Seçimlere giderken Cumhur İttifakı'nın seçmenin aklının çelecek, onları bir dönem için daha kendisine katlanmaya ikna edecek politik kozları tükendi.

Ekonomide, istihdamda, tarımda, eğitimde, devlet kurumlarında, yargıda, adalet ve özgürlükte yaşanan bunca yıkımı seçmenin görmezden gelmesi için uğraşıyorlar. İktidarın siyasal ömrünü bir dönem için daha uzatması, neredeyse Allah'a kaldı!

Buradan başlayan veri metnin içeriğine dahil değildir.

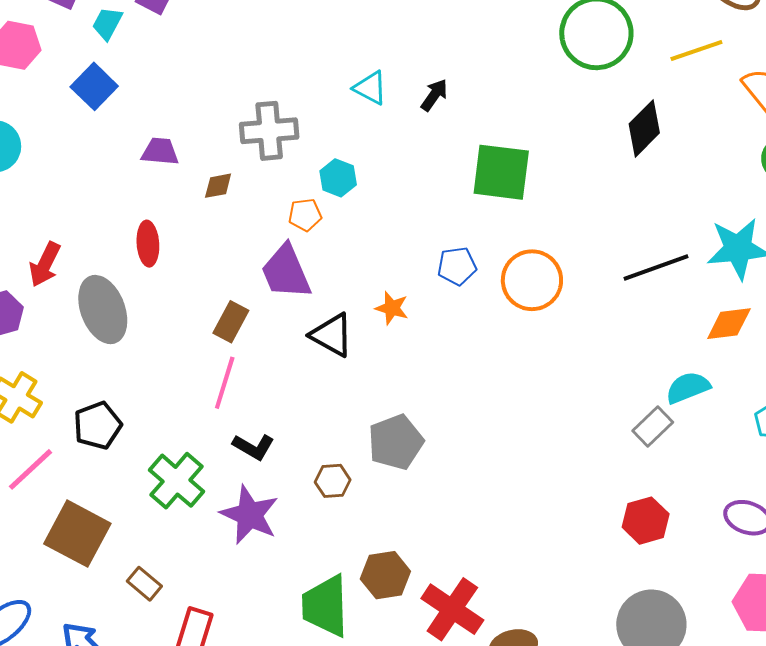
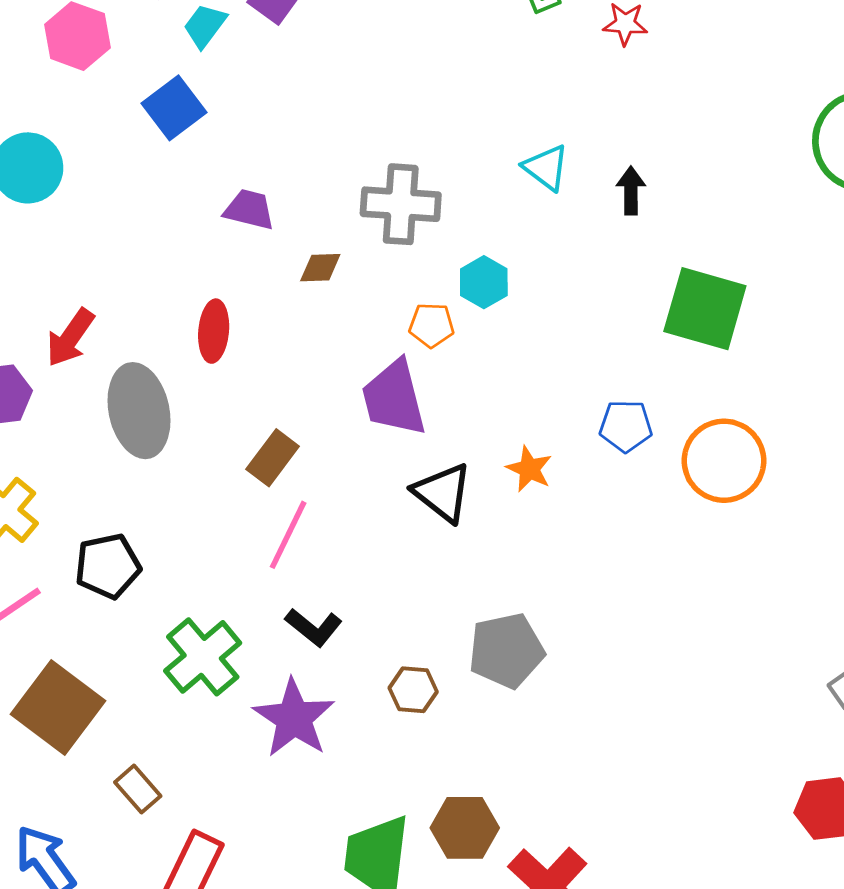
black arrow: (434, 95) -> (631, 190), turned -44
brown rectangle: (231, 322) -> (273, 458), moved

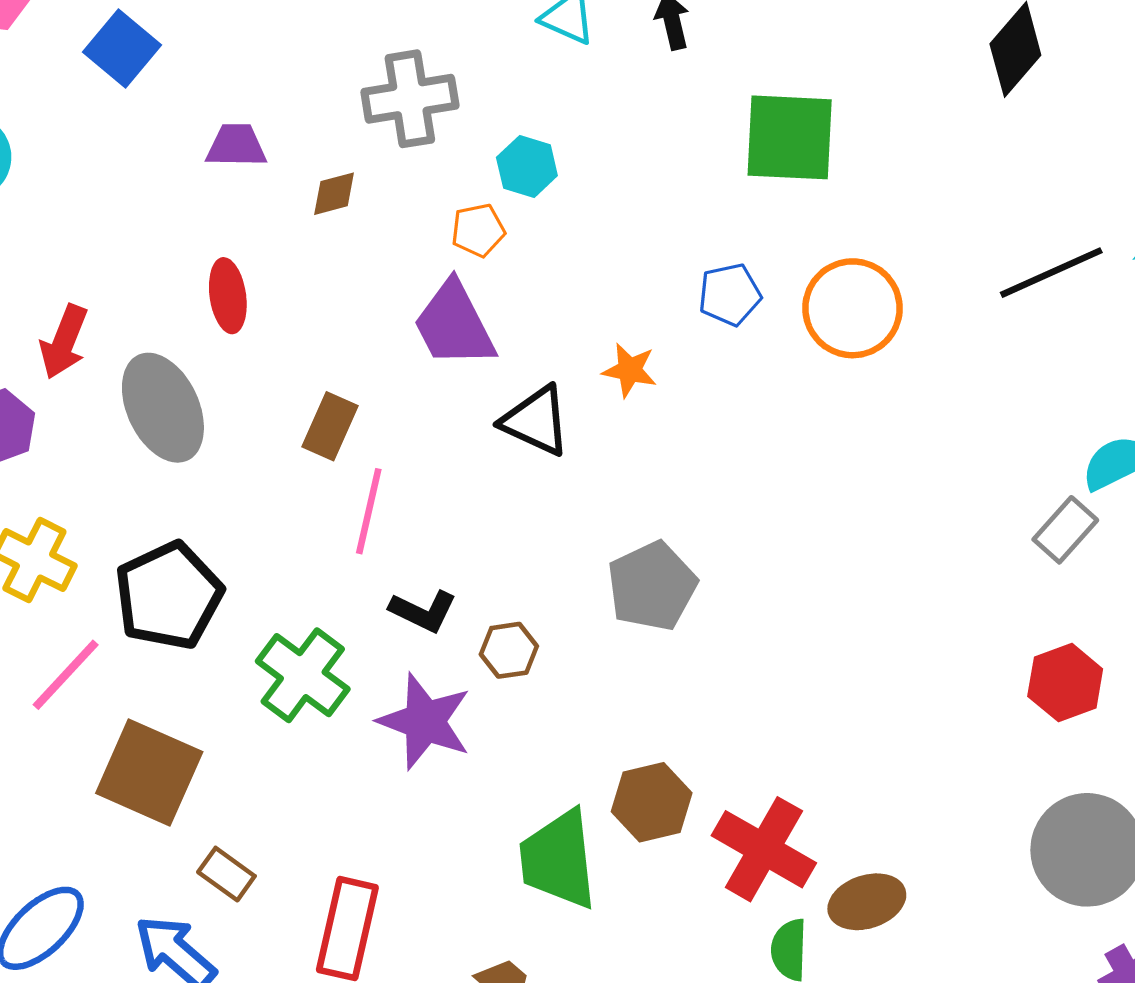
black pentagon: (108, 566) -> (169, 596), size x1.4
brown hexagon: (413, 690) -> (509, 650), moved
brown rectangle: (138, 789) -> (226, 874), moved

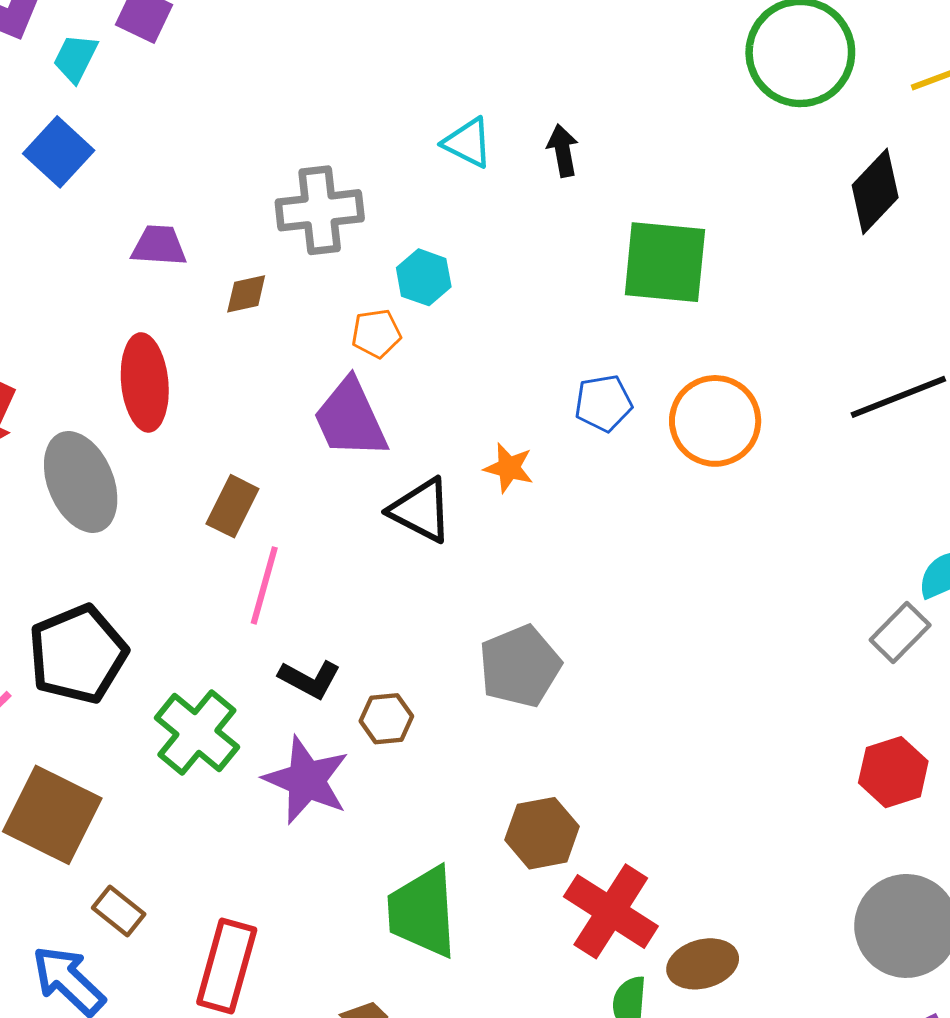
red ellipse: (228, 296) -> (145, 382), size x1.4
brown hexagon: (652, 802) -> (542, 833), moved

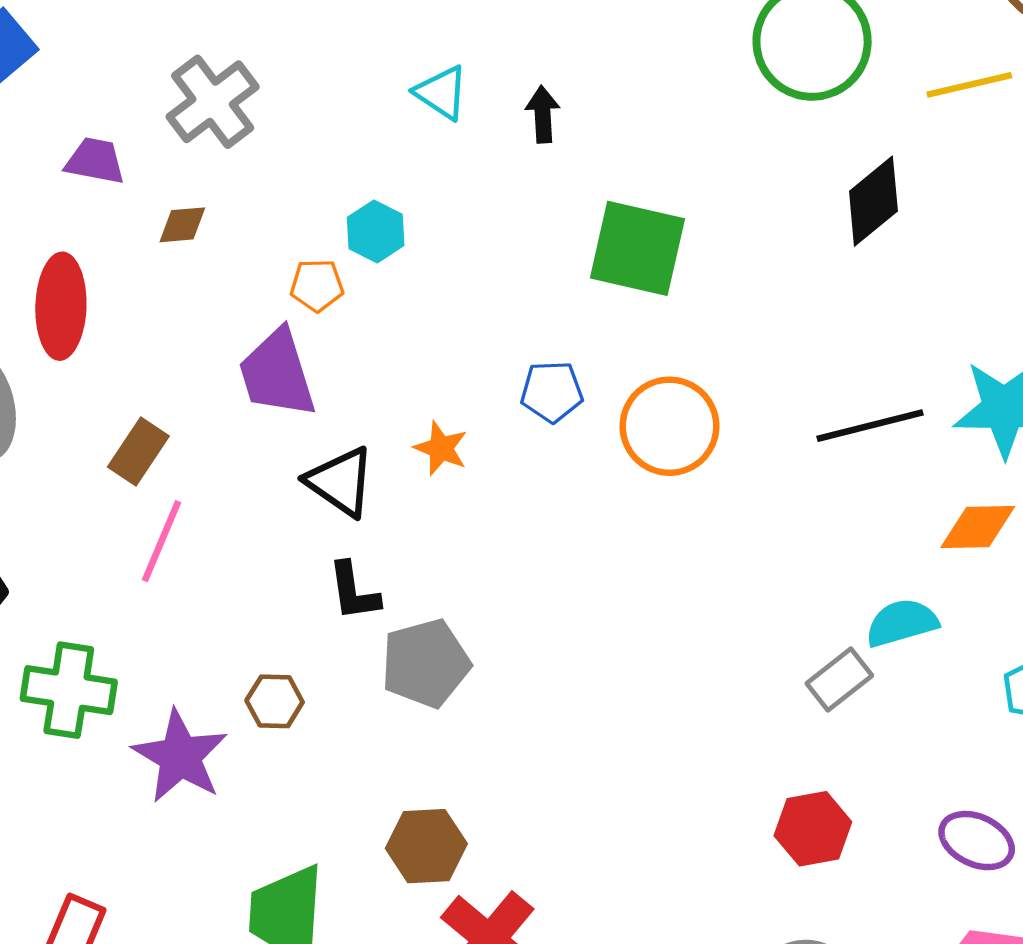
gray cross: (320, 210) -> (213, 102), moved, turned -38
black L-shape: (310, 679) -> (354, 591), moved, turned 46
green cross: (197, 733) -> (69, 690), turned -38

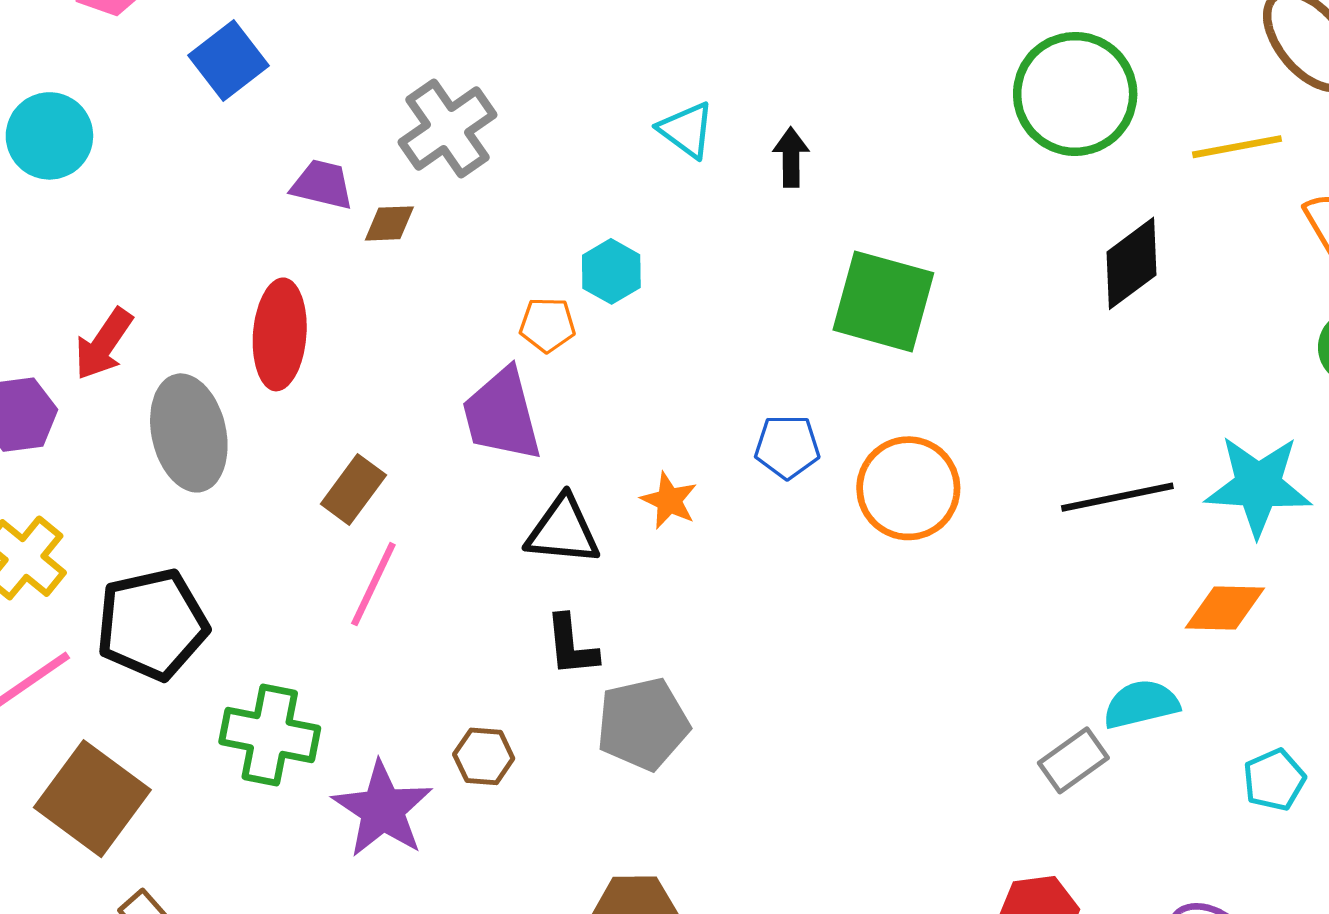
brown diamond: (182, 225) -> (389, 223), moved
black triangle: (341, 482) -> (563, 531), turned -32

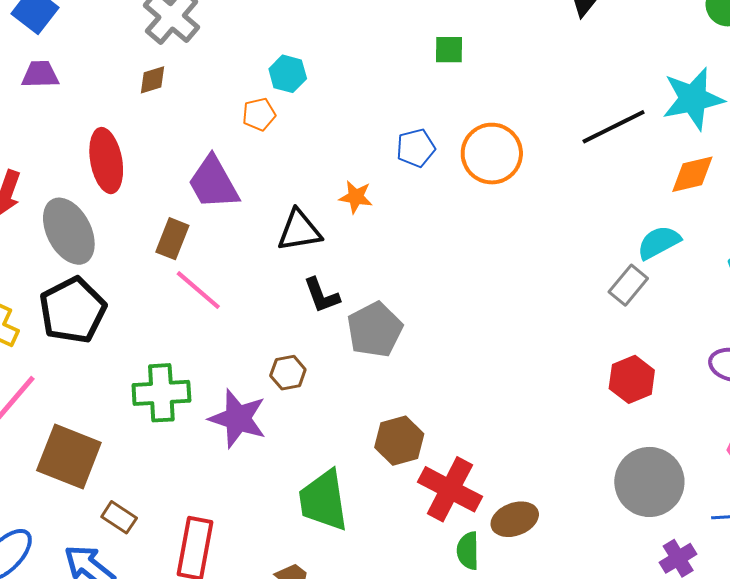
purple trapezoid: (322, 185) -> (40, 74), moved
green square: (883, 301) -> (449, 50), size x0.5
purple trapezoid: (502, 415) -> (213, 183), moved
pink line: (373, 584) -> (198, 290), turned -60
black pentagon: (152, 624) -> (73, 310), moved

İktidarın uçup giden üç "seçim kozu"

Bir süre öncesine kadar iktidar üç noktadan yükleniyordu.

Bunları sırasıyla hatırlayacak olursak; ilki muhalefet belediyelerinin bütün engellemelere rağmen verdikleri hizmeti görünmez kılmaktı. İki hafta önceki yazımda bu konuyu zaten etraflıca ele almıştım. İktidarın zirvesinden tabanına, bu belediyelere uygulanan baskı, yapılan aleyhte propaganda ve sergilenen engeller, artık bekleneni vermiyor. Bu belediyelerle halkın arasına iktidar ne yapsa giremiyor, belediyelere güven gittikçe artıyor.

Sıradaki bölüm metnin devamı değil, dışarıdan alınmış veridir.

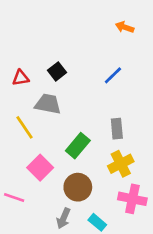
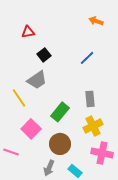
red triangle: (21, 78) -> (28, 32), moved
gray trapezoid: (48, 104) -> (37, 80), turned 135

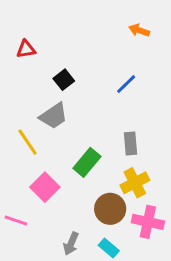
red triangle: (28, 32) -> (26, 49), moved
brown circle: (60, 144) -> (110, 209), moved

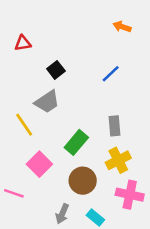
brown circle: (110, 209) -> (83, 181), moved

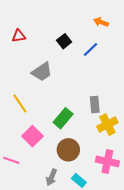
black square: (56, 70) -> (64, 41), moved
blue line: (111, 74) -> (90, 50), moved
gray trapezoid: (47, 102) -> (42, 72), moved
yellow cross: (118, 160) -> (107, 125), moved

HDP ile Millet İttifakı arasındaki ilişkiyi "Terörün siyasi ayağıyla" işbirliği gibi gösterip, milliyetçi ve ulusalcı seçmeni bu ittifaktan uzaklaştırmaya çalışmak iktidarın ikinci önemli kozuydu. Bu politikanın diğer ayağında ise HDP'yi kapatıp, dağılacağını umduğu Kürt seçmenlerden daha fazla pay kapma hesabı bulunuyordu. CHP, HDP ve İYİ Parti'nin karşı hamleleri, iktidarın politikasını açığa düşürdü. Kamuoyu araştırmaları da AK Parti'nin umduğunu bulacağına dair pek olumlu işaret vermiyor. Kürt seçmen de her şart altında oyuna ve partisine sahip çıkıyor. Milliyetçi seçmenin ise iktidar yönünden esen her kışkırtıcı rüzgâra kapılmayacağına ilişkin ciddi belirtiler var.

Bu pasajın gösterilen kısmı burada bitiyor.